People, cars, and buildings look like tiny toys in Olivo Barbieri‘s uncanny photographs. Shooting with a large format camera from a helicopter, he captures real-life urban environments, but makes them resemble tabletop constructions by tilting and shifting the lens to keep some parts clear and other parts out of focus. While Rome, Shanghai, Las Vegas, and Amman, as well as other cultural capitals, have been subjected to the Italian photographer’s unique point of view, in 2007 he hovered over New York, where he shot 6,000 images that got boiled down to 17 large-scale prints.

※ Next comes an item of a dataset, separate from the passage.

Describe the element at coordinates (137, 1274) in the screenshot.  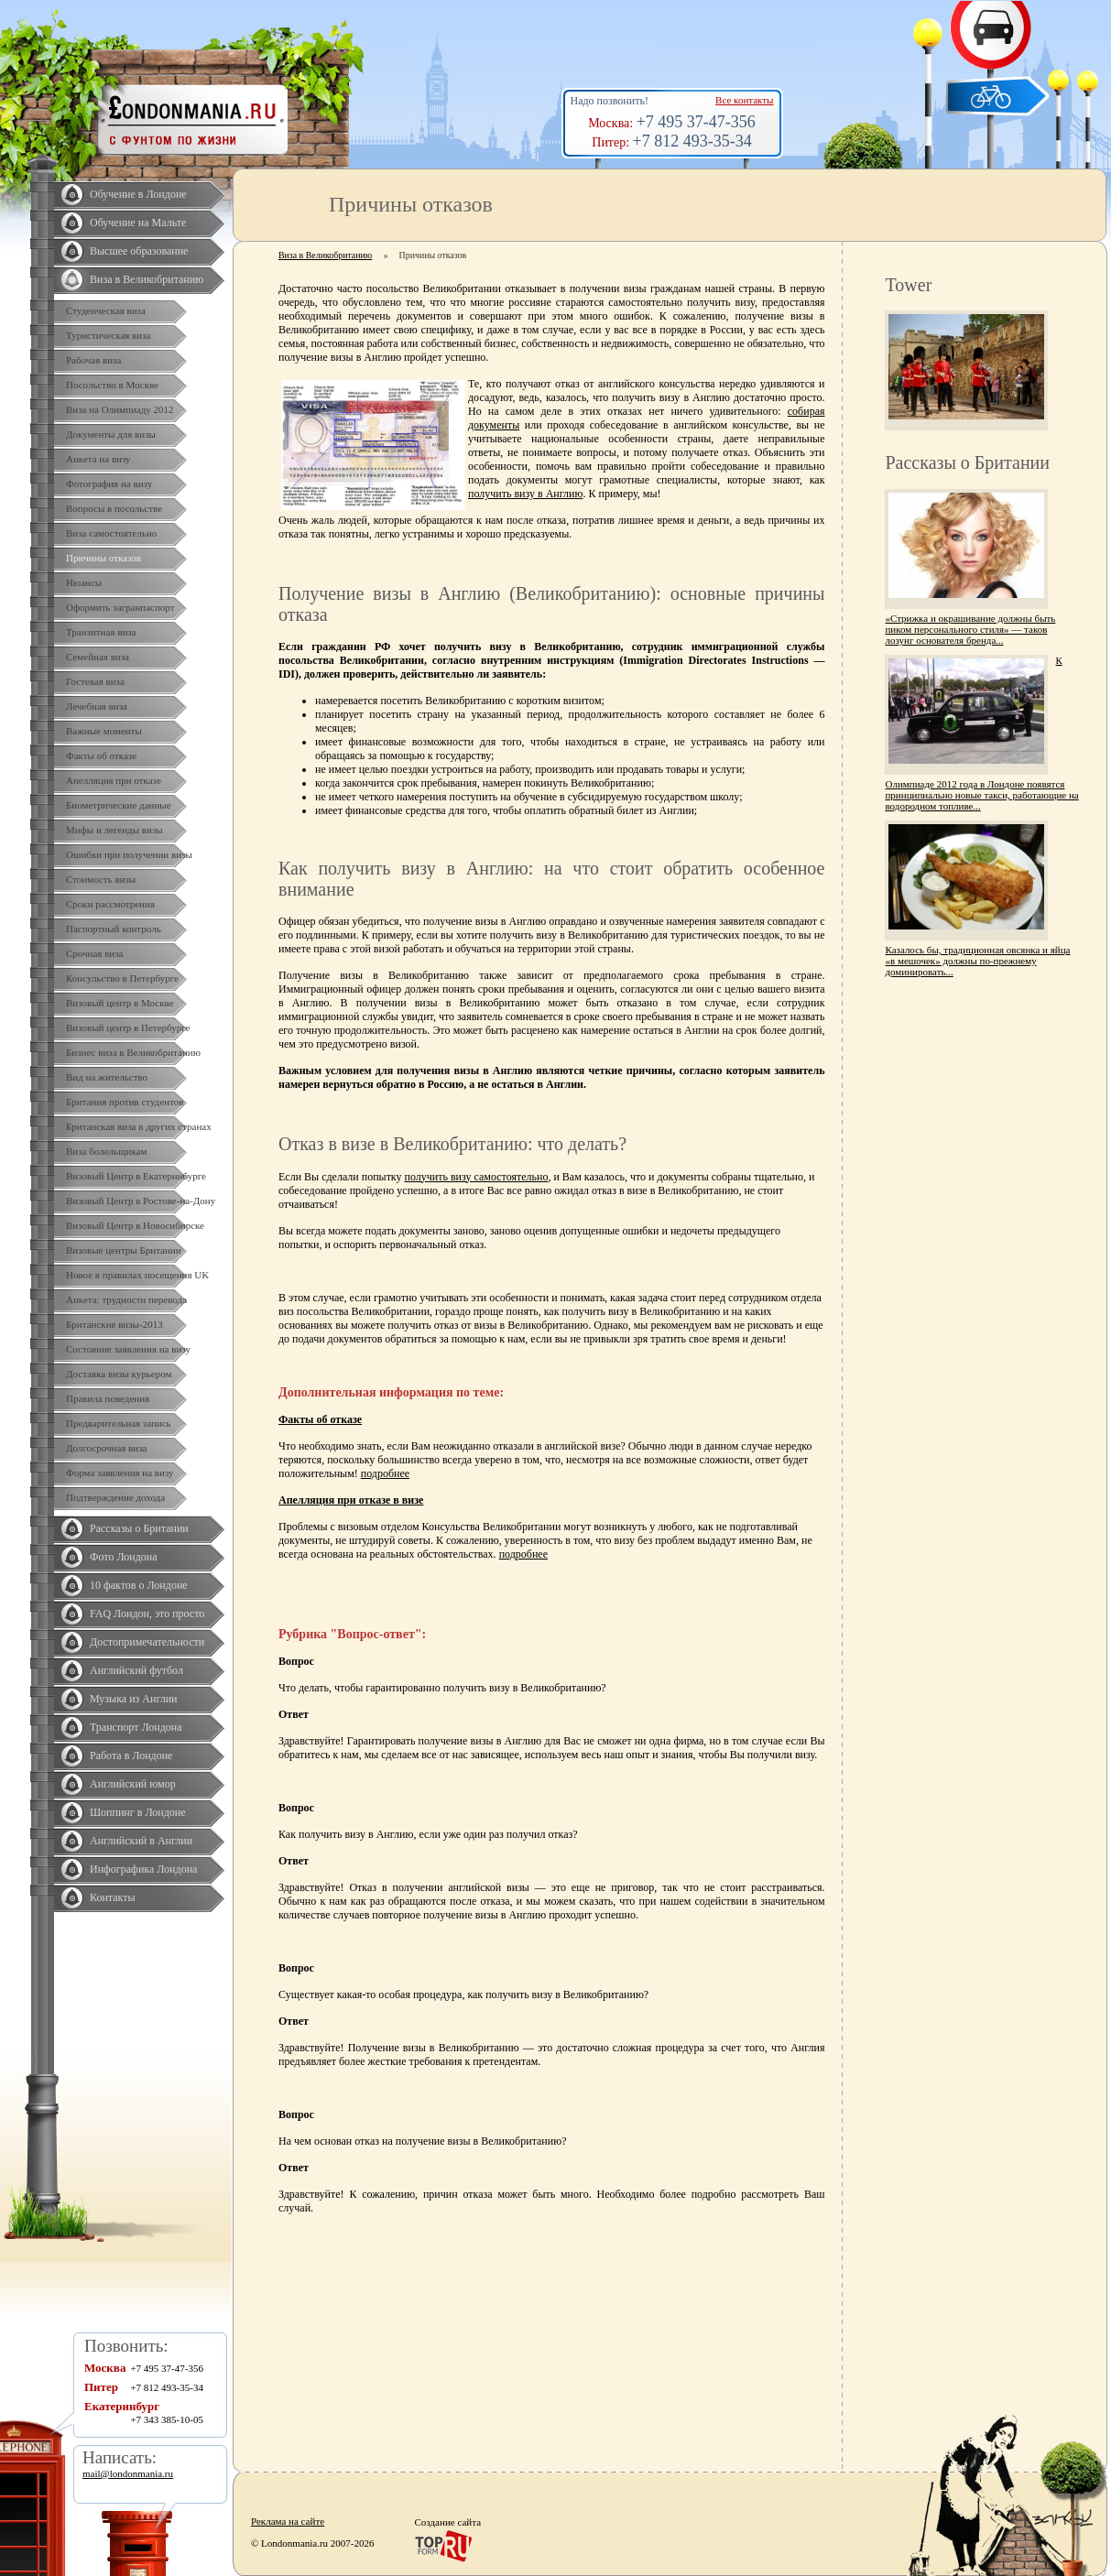 I see `Новое в правилах посещения UK` at that location.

Massive billboards in Times Square take on the appearance of collaged magazine ads; sunbathers in Central Park are reduced to the size of ants; and the United Nations complex seems as though it’s still an architectural model rather than a landmark site. Elsewhere, tourists on the roof of Rockefeller Center resemble HO scale figures; Frank Gehry’s IAC building in Chelsea appears to be collapsing; and the Wonder Wheel in Coney Island looks laughable in its now miniature scale.
Presenting New York anew, Barbieri states, “I see the world as a temporary site-specific installation, structures, infrastructures, the foundation of our sense of belonging and our identity, seen from afar, as a great scale model: the city as an avatar of itself.”
Olivo Barbieri’s site specific_NEW YORK CITY 07 remains on view at Yancey Richardson Gallery through May 28.